Co-invest with community colleges and apprenticeship intermediaries. The U.S. Department of Labor's Registered Apprenticeship system expanded substantially under the 2021 Bipartisan Infrastructure Law and the 2022 CHIPS Act. Apprenticeship completers earn an average starting wage of roughly $77,000, and completion rates have improved as the model expanded into clean energy, semiconductors, and healthcare.
For the broader argument about who AI augments and who it replaces — and what that means for workforce strategy — see NWLB's Who Gets Augmented, Who Gets Replaced →.
The equity question is built in
If AI's productivity gains accrue most to entry-level workers, that is, on its face, a leveling-up technology. But the equity story depends entirely on who actually gets access to the tools and training. Pew Research Center's 2024 surveys on AI and work find that Black and Hispanic workers are more concentrated in occupations with high AI exposure but lower employer training access. Without deliberate intervention, the gap between firms that train and firms that don't becomes the gap between workers who benefit from AI and workers who get displaced by it.
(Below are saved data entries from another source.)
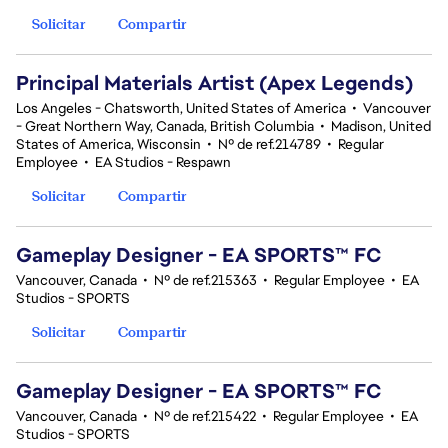
Solicitar
Compartir
Principal Materials Artist (Apex Legends)
Los Angeles - Chatsworth, United States of America
•
Vancouver
- Great Northern Way, Canada, British Columbia
•
Madison, United
States of America, Wisconsin
•
Nº de ref.214789
•
Regular
Employee
•
EA Studios - Respawn
Solicitar
Compartir
Gameplay Designer - EA SPORTS™ FC
Vancouver, Canada
•
Nº de ref.215363
•
Regular Employee
•
EA
Studios - SPORTS
Solicitar
Compartir
Gameplay Designer - EA SPORTS™ FC
Vancouver, Canada
•
Nº de ref.215422
•
Regular Employee
•
EA
Studios - SPORTS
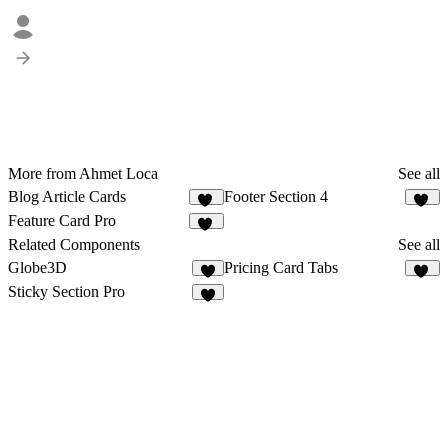
More from Ahmet Loca
See all
Blog Article Cards
Footer Section 4
32
10
Feature Card Pro
24
Related Components
See all
Globe3D
Pricing Card Tabs
4
11
Sticky Section Pro
3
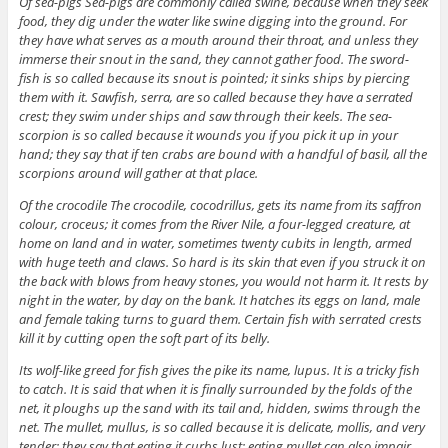
Of sea-pigs Sea-pigs are commonly called swine, because when they seek
food, they dig under the water like swine digging into the ground. For
they have what serves as a mouth around their throat, and unless they
immerse their snout in the sand, they cannot gather food. The sword-
fish is so called because its snout is pointed; it sinks ships by piercing
them with it. Sawfish, serra, are so called because they have a serrated
crest; they swim under ships and saw through their keels. The sea-
scorpion is so called because it wounds you if you pick it up in your
hand; they say that if ten crabs are bound with a handful of basil, all the
scorpions around will gather at that place.
Of the crocodile The crocodile, cocodrillus, gets its name from its saffron
colour, croceus; it comes from the River Nile, a four-legged creature, at
home on land and in water, sometimes twenty cubits in length, armed
with huge teeth and claws. So hard is its skin that even if you struck it on
the back with blows from heavy stones, you would not harm it. It rests by
night in the water, by day on the bank. It hatches its eggs on land, male
and female taking turns to guard them. Certain fish with serrated crests
kill it by cutting open the soft part of its belly.
Its wolf-like greed for fish gives the pike its name, lupus. It is a tricky fish
to catch. It is said that when it is finally surrounded by the folds of the
net, it ploughs up the sand with its tail and, hidden, swims through the
net. The mullet, mullus, is so called because it is delicate, mollis, and very
tender; they say that eating it curbs lust; eating mullet can also impair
The biggest labor-market story of 2026 is that AI is a leveling-up technology in firms that invest, and a displacement technology in firms that don't. The decision is the employer's. The cost is the worker's.
"Equipping the workforce for technological disruption" gets framed as a workforce problem. The data says it is mostly an employer-decision problem with workforce consequences. The fix is knowable: paid training, audited job descriptions, public co-investment, and explicit equity targets in who gets access to the tools. The "buzzwords" are not the problem. The actual problem is whether firms choose to convert their AI enthusiasm into the line-item training budgets that would let their workers benefit from it.
Updated May 21, 2026. This piece was substantively rewritten as part of NWLB's 2026 editorial refresh.